Records from a dataset
********************
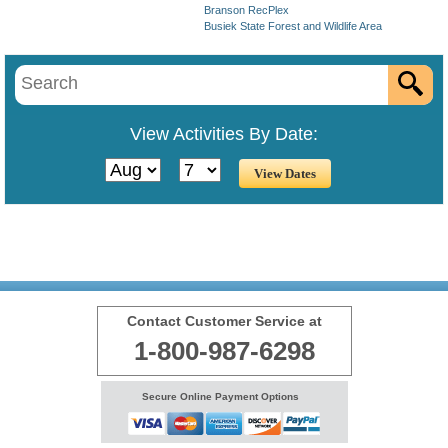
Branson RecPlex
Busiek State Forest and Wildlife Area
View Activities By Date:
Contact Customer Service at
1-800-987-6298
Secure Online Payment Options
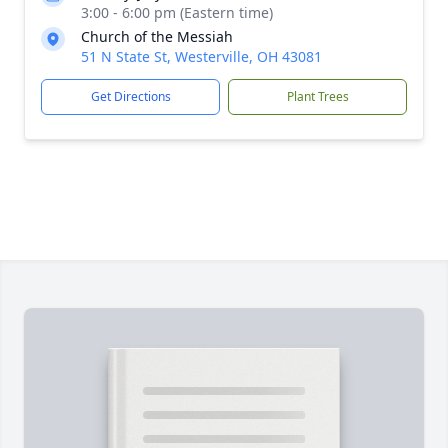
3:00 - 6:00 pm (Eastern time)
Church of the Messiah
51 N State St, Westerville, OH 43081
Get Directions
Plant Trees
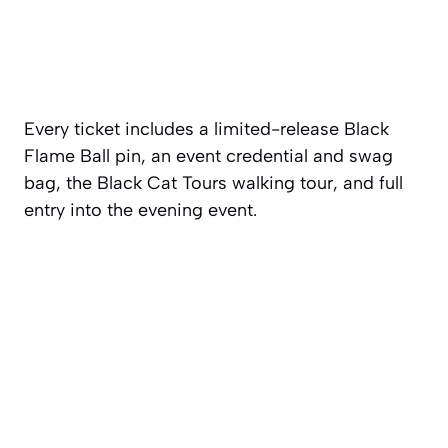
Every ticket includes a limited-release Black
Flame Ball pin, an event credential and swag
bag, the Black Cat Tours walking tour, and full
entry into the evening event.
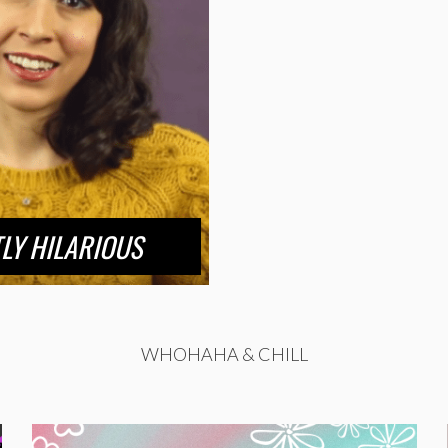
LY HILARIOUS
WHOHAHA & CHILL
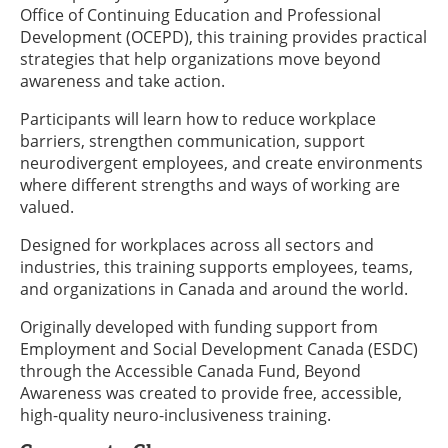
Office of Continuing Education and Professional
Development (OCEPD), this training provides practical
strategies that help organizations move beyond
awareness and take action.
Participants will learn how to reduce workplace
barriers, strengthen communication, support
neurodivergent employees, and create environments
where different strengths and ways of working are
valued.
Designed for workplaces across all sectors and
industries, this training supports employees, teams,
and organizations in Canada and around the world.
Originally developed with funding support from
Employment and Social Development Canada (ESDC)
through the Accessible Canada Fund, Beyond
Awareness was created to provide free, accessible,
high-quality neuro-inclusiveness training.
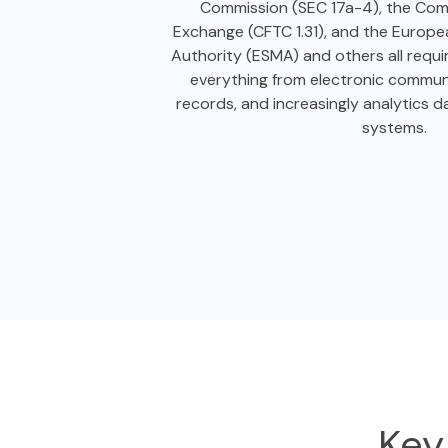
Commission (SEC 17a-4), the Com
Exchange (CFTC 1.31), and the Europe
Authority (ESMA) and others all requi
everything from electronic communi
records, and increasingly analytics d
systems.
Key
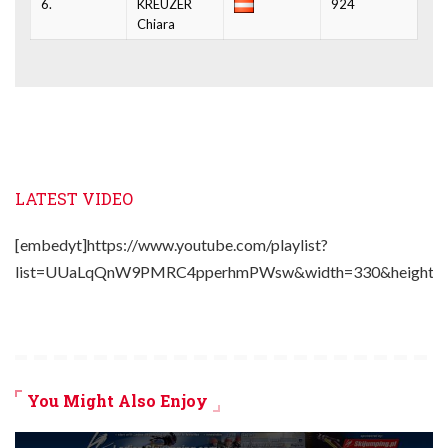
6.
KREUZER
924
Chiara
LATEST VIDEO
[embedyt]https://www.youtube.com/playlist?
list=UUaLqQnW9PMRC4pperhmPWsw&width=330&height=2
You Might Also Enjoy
********************
Go through the entries above and count the lines containing "State". Give the number only.

2